**Problem**. Your answer must consist solely of the lines from the start of the entries below through the line with "Burç Hesaplama", unchanged.

**Extracted page text data**.
__________________________________________________

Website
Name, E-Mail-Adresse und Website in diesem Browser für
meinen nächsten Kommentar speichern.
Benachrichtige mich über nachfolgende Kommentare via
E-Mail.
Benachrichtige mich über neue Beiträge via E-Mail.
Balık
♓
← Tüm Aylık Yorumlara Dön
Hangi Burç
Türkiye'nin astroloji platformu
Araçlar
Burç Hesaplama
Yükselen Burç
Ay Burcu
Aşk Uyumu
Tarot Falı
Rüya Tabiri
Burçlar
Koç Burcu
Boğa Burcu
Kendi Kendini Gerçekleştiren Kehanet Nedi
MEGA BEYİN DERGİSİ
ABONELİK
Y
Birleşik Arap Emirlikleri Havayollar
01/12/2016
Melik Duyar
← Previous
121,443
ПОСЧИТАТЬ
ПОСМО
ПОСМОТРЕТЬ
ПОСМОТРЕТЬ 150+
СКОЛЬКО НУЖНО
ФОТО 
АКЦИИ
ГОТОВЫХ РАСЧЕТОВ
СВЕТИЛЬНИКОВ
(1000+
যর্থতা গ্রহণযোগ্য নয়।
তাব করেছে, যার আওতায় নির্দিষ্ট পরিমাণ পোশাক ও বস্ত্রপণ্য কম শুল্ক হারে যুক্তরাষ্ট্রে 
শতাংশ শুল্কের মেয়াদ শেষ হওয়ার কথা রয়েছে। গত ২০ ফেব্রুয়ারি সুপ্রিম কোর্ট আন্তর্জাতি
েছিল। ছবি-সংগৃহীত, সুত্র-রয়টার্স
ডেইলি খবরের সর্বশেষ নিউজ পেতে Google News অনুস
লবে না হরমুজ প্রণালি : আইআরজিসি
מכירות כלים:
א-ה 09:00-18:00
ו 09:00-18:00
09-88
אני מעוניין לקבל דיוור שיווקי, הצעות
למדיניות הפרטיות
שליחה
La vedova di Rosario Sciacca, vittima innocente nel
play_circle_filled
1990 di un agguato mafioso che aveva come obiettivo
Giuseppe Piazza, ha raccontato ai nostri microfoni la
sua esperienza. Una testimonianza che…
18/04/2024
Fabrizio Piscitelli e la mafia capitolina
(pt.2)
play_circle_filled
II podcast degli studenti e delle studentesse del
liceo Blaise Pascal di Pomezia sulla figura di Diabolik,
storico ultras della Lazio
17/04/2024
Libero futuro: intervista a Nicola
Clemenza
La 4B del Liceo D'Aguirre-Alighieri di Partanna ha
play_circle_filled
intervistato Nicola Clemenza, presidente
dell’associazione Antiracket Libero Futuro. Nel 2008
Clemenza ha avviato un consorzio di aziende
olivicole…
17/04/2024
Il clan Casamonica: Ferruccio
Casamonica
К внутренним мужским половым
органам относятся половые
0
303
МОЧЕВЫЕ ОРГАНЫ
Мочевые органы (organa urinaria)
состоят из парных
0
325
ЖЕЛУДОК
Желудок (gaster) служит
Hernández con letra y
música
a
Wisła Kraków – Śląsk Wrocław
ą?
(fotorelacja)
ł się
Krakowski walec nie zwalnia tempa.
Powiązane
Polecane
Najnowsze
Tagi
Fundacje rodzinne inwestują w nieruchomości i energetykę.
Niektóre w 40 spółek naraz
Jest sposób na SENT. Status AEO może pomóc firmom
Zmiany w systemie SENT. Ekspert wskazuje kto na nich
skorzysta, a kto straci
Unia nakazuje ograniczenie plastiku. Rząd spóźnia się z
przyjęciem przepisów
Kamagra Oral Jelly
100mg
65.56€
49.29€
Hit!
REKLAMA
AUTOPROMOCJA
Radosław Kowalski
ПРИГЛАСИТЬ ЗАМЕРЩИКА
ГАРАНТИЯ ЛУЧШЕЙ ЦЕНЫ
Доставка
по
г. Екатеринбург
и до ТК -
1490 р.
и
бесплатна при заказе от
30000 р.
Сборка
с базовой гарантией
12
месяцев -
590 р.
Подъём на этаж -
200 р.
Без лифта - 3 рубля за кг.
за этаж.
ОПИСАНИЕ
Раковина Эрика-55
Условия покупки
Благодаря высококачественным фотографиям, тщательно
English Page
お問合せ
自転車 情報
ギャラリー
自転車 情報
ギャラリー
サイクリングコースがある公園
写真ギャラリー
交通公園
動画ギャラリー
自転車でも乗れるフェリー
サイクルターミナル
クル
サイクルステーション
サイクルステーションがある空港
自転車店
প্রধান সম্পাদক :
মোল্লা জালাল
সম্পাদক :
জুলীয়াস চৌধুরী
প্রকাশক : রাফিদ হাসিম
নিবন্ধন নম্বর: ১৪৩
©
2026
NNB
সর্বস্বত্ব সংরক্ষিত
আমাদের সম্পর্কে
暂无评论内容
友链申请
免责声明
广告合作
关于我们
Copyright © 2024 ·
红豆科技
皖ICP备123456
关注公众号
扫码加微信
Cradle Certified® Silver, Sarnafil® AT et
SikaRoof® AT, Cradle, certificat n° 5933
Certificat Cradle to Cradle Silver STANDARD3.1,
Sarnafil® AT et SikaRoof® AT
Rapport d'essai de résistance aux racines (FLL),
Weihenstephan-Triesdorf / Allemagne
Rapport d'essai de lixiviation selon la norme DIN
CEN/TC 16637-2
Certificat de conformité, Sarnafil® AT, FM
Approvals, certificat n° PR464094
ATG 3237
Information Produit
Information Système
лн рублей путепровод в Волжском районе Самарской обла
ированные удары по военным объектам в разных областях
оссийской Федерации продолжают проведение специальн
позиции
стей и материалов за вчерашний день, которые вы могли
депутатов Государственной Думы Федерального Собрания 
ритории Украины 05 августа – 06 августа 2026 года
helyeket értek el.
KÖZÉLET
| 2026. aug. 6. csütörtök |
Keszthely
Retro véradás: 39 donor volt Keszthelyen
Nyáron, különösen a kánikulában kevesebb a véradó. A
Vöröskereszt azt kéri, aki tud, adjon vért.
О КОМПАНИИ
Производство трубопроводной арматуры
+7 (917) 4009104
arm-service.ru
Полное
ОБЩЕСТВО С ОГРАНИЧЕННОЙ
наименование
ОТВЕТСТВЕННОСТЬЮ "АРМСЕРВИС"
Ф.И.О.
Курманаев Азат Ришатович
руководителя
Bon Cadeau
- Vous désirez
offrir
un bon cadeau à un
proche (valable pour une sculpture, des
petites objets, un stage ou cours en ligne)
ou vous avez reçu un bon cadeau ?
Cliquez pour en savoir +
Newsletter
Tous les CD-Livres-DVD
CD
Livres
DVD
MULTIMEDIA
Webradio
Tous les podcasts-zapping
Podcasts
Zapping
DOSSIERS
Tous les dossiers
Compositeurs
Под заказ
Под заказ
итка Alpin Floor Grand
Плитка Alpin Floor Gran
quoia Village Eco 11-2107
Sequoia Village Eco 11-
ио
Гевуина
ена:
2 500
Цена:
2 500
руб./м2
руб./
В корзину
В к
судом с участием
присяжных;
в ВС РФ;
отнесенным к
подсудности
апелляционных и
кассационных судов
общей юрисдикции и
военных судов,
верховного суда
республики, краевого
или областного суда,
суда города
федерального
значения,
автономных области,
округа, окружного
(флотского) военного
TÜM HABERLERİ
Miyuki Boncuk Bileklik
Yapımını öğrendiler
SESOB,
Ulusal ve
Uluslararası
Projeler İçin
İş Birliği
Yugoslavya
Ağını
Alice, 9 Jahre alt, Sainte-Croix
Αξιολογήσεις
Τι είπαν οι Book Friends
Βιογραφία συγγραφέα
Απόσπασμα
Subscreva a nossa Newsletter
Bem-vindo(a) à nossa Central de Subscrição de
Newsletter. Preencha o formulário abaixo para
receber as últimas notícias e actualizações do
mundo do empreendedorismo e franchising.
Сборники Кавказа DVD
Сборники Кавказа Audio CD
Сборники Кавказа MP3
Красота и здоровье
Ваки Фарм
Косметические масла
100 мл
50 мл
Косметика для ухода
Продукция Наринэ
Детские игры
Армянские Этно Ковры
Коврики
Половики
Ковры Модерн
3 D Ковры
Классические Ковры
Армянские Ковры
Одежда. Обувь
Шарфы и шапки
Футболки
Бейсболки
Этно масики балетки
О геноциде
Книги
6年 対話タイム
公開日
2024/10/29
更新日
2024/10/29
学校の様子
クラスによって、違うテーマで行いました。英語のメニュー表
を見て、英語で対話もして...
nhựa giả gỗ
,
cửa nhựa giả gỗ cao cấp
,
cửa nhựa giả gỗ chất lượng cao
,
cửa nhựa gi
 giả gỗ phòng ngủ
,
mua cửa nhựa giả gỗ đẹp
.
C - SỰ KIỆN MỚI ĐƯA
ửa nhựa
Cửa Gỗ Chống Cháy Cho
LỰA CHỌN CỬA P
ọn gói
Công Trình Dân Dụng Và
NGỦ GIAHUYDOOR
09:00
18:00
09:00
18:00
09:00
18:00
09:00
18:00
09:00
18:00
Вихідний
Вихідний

__________________________________________________

**Answer to this task**.
Website
Name, E-Mail-Adresse und Website in diesem Browser für
meinen nächsten Kommentar speichern.
Benachrichtige mich über nachfolgende Kommentare via
E-Mail.
Benachrichtige mich über neue Beiträge via E-Mail.
Balık
♓
← Tüm Aylık Yorumlara Dön
Hangi Burç
Türkiye'nin astroloji platformu
Araçlar
Burç Hesaplama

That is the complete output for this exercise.